When it comes to knowing how to tell if someone is envious of you, it can pay to look at copycat behavior.

Some women reading this may have a painful memory of a friend who kept copying their style, homework or even their way of talking.

They say imitation is the highest form of flattery, but it’s only flattery if the person isn’t trying to outright steal your identity or undermine your status or confidence. 

Not every person who copies you is flattering you, far from it. Some of them actually want to hurt you in the process.

(Ie: if someone copies you so much that it feels as though they’re constantly leeching off your individualism and ideas, for example). 
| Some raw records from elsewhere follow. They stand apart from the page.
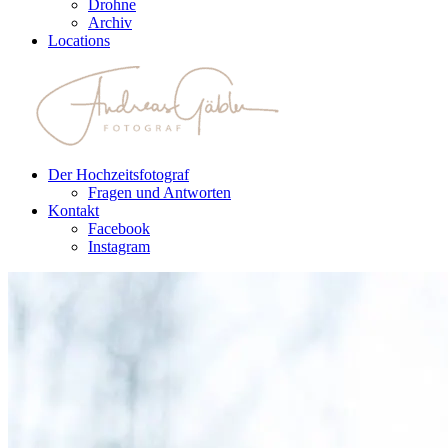
Drohne
Archiv
Locations
Der Hochzeitsfotograf
Fragen und Antworten
Kontakt
Facebook
Instagram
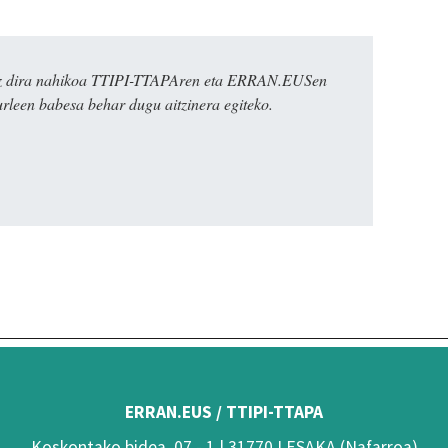
k ez dira nahikoa TTIPI-TTAPAren eta ERRAN.EUSen
urleen babesa behar dugu aitzinera egiteko.
ERRAN.EUS / TTIPI-TTAPA
Koskontako bidea, 07 - 1 | 31770 LESAKA (Nafarroa)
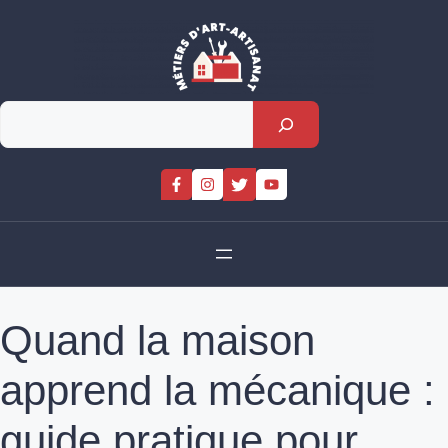
Skip
to
content
Rechercher
Quand la maison
apprend la mécanique :
guide pratique pour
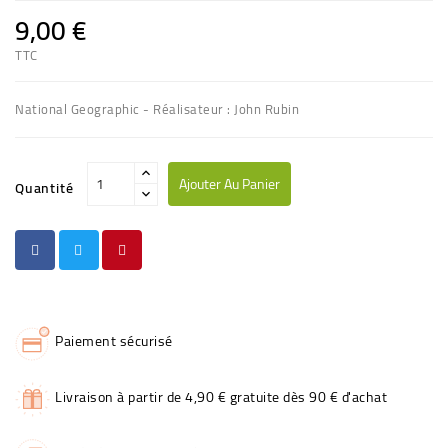
9,00 €
TTC
National Geographic - Réalisateur : John Rubin
Ajouter Au Panier
Quantité
Paiement sécurisé
Livraison à partir de 4,90 € gratuite dès 90 € d'achat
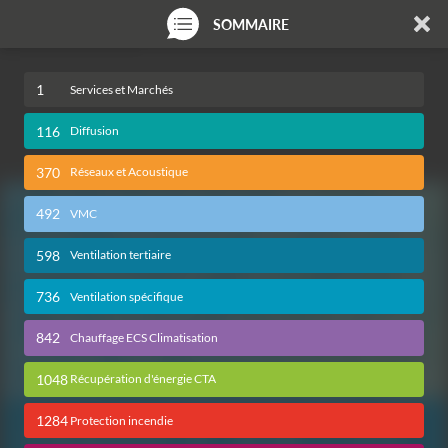
SOMMAIRE
1
Services et Marchés
116
Diffusion
370
Réseaux et Acoustique
492
VMC
598
Ventilation tertiaire
736
Ventilation spécifique
842
Chauffage ECS Climatisation
1048
Récupération d'énergie CTA
1284
Protection incendie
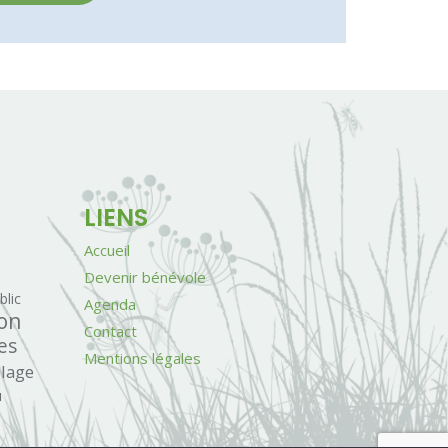
LIENS
Accueil
Devenir bénévole
blic
Agenda
on
Contact
es
Mentions légales
llage
u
One of the many incidents that inspired me to examine and study this emotion of envy was an awkward and repulsive series of events that occurred over several years.

Believe it or not, after this series of events of which I was the target of some stranger’s envy, another atrocious story of an envy attack happened to my family, specifically my oldest son, my husband and lesser so, myself.

But let’s start (briefly) with the first event.

Beginning in about 2017, there was a woman who began obsessive copycat behavior, and it quickly became obvious that she was trying desperately to steal our individuality and undermine mine and my husband’s business.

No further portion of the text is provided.